Cela pour dire que lorsque le président Obama annonça qu’il retirerait ses troupes d’Irak, mais qu’il renforcerait son contingent en Afghanistan, je n’étais pas rassuré quant à la sagesse de cette décision. Bien entendu, il fallait se retirer d’Irak; il n’aurait jamais fallu y aller; et, une fois que les États-Unis l’avaient occupé, il ne fallait surtout pas qu’ils s’y comportent comme ils l’ont fait. Je ne suis pas sûr que les choses vont s’arranger complètement après le départ définitif des Américains; mais je suis sûr, en revanche, que leur présence militaire prolongée dans ce pays n’arrangerait rien.

Ayant précisé cela, je me dois d’ajouter une observation que les historiens du Moyen-Orient pourraient difficilement contester: l’Irak n’est pas – c’est le moins qu’on puisse dire – un pays de guérilla armée. Il a fallu que les Américains accumulent les fautes, les bavures, les maladresses, pour se retrouver avec une telle guerre sur les bras, dans un environnement physique et humain aussi peu propice.

L’Afghanistan, c’est une tout autre paire de manches. C’est LE pays des guérillas armées interminables, comme l’ont appris à leurs dépens les Britanniques, les Soviétiques, et bien d’autres puissances imprudentes. Et même si le président américain souhaite mener sa campagne autrement, qu’il demande à ses troupes d’être à l’écoute des populations, qu’il promet de réformer les prisons, le pari est extrêmement risqué.

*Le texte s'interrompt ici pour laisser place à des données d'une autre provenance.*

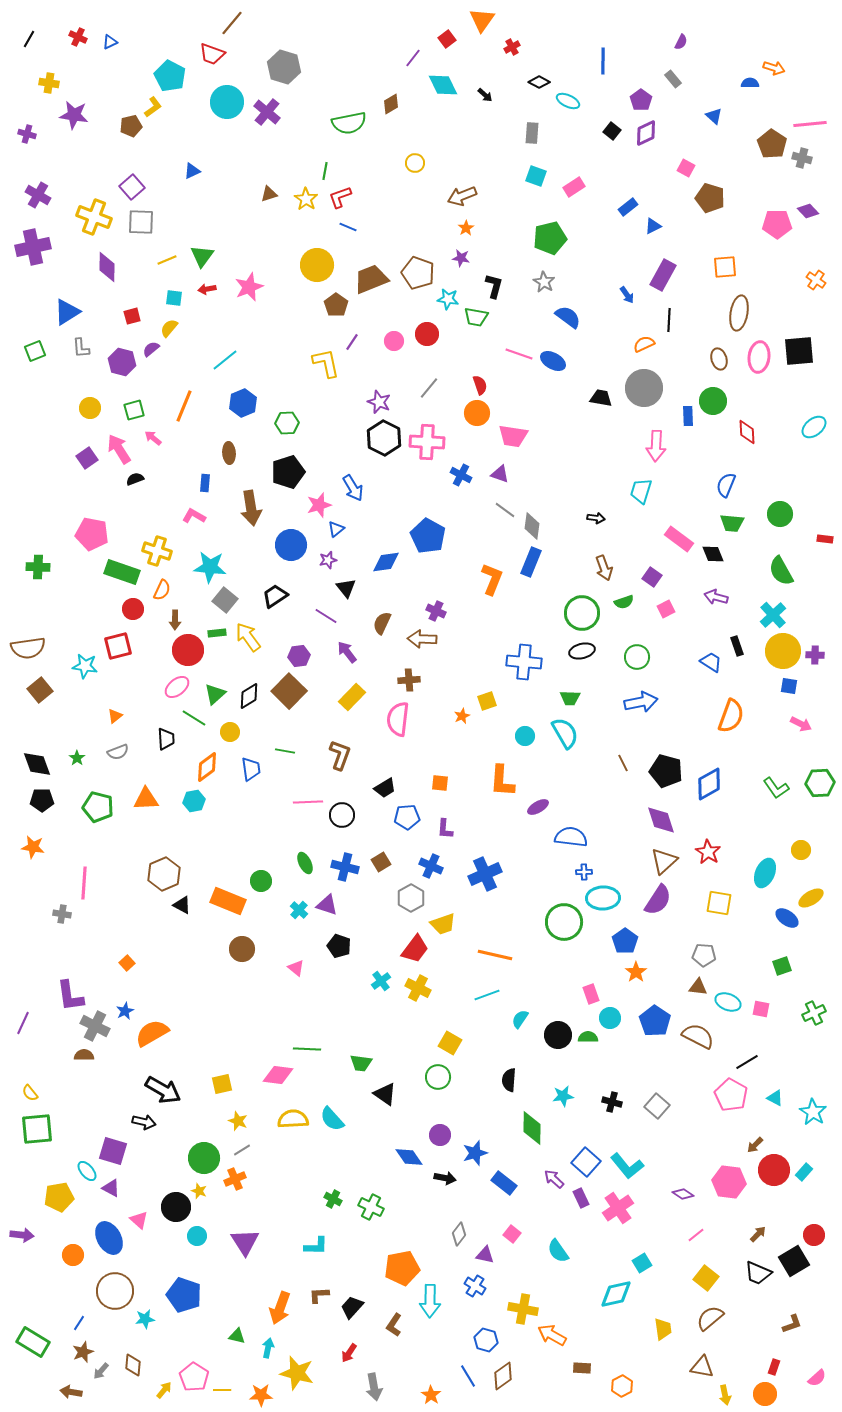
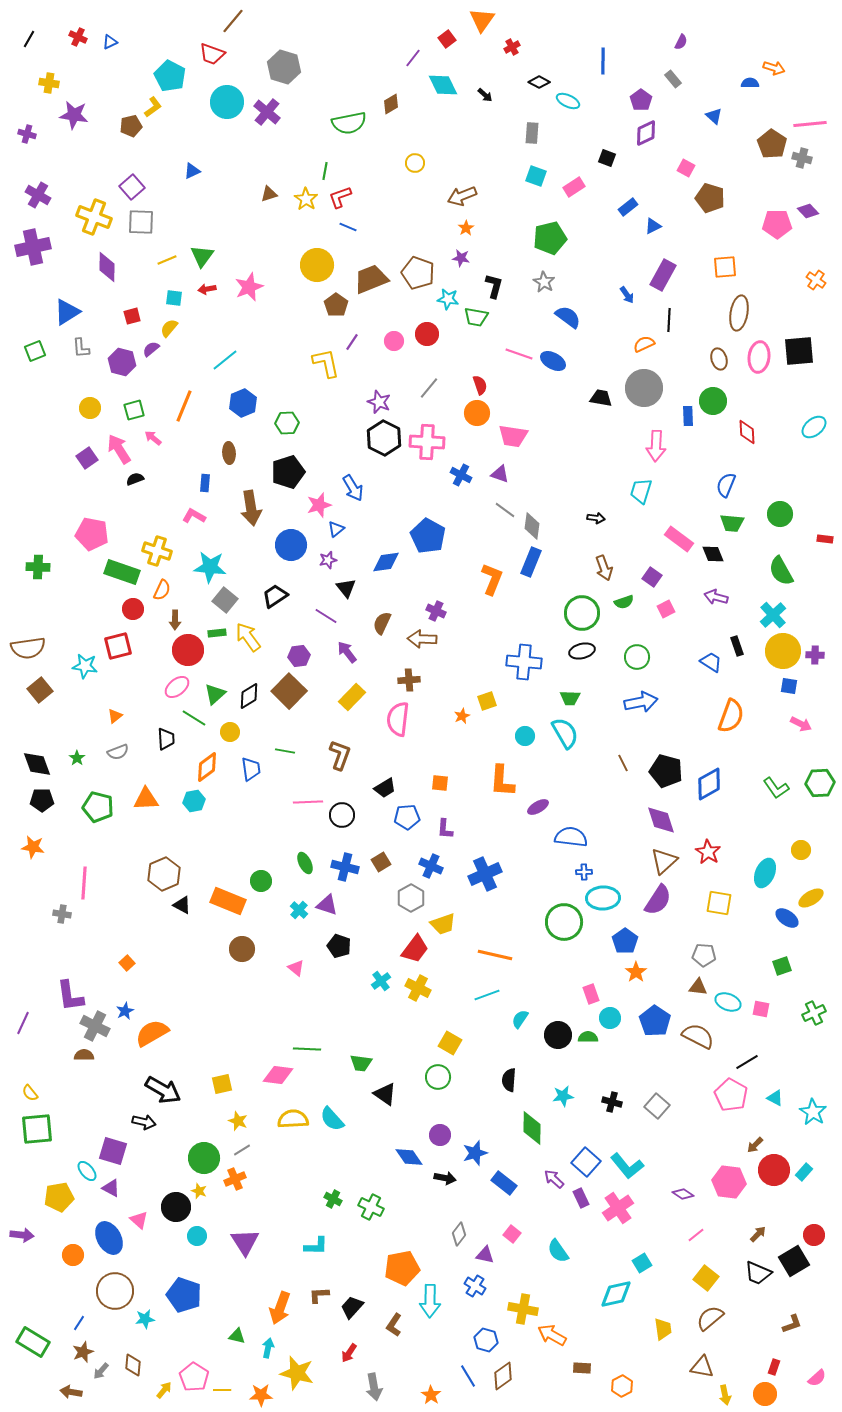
brown line at (232, 23): moved 1 px right, 2 px up
black square at (612, 131): moved 5 px left, 27 px down; rotated 18 degrees counterclockwise
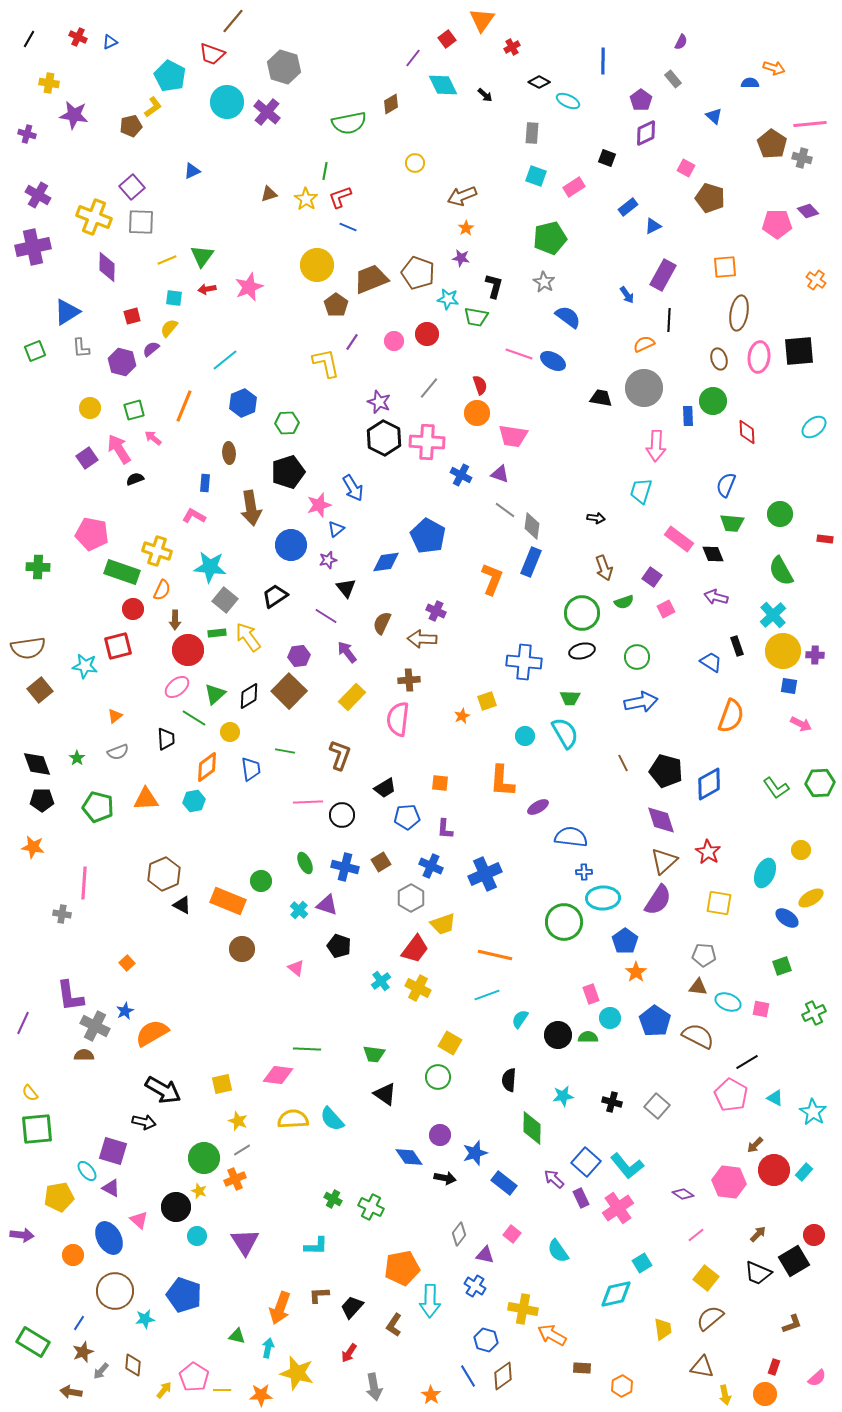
green trapezoid at (361, 1063): moved 13 px right, 9 px up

Pour que les Afghans – et les peuples musulmans en général – en arrivent à accepter une opération militaire américaine sur leur sol, il faudrait que la réconciliation historique prônée par Obama se soit déjà concrétisée par des résultats tangibles. Ce qui n’est certainement pas le cas à ce jour. On est au tout début d’un long chemin semé d’embûches, et il est hasardeux de se comporter comme si l’on était déjà arrivé à bon port.